According to the UN World Food Program (WFP), North Korea is dealing with its worst food shortage in a decade. The food shortage is a consequence of poor economic management, a series of crop failures caused by harsh winters, instances of flooding on an already barren land, and the regime’s unwillingness to implement effective food policies. More than 6 million North Koreans are in dire need of food assistance, with children being the most vulnerable as one third are malnourished.
These figures are devastating and on an individual level, a humanitarian instinct urges us to take action. However, while a humanitarian motive may push states to provide aid, states do not and cannot act purely altruistically as individuals do. While aid should solely be provided on a basis of need, a process of selection is involved whereby the recipient country has to prove itself a worthy beneficiary.
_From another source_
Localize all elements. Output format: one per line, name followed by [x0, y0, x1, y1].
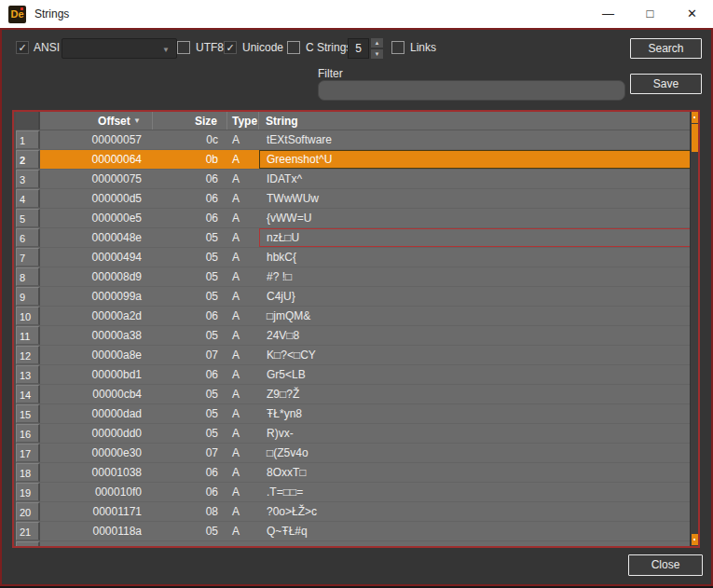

North Korea’s policies and prior mismanagement of aid has not inspired confidence in USAID officials. North Korea’s songun, or military-first policy, elevates the KPA above the population, leading to concerns that food aid will be diverted to the military instead of the hungry. Food aid in the past was forced to be reduced due to a lack of monitoring capabilities. One critic maintains that “after 15 years of North Korean requests, donor nations and organizations are increasingly reluctant to provide aid to a nation that refuses to take steps to ameliorate food shortages.”
Condemning Washington for not providing food assistance allows Pyongyang to deflect its civic and social welfare responsibility to the ailing population of North Korea. Rather than USAID withholding food assistance to North Koreans for political purposes, North Korea is not only politicizing aid but sacrificing its people for international notoriety.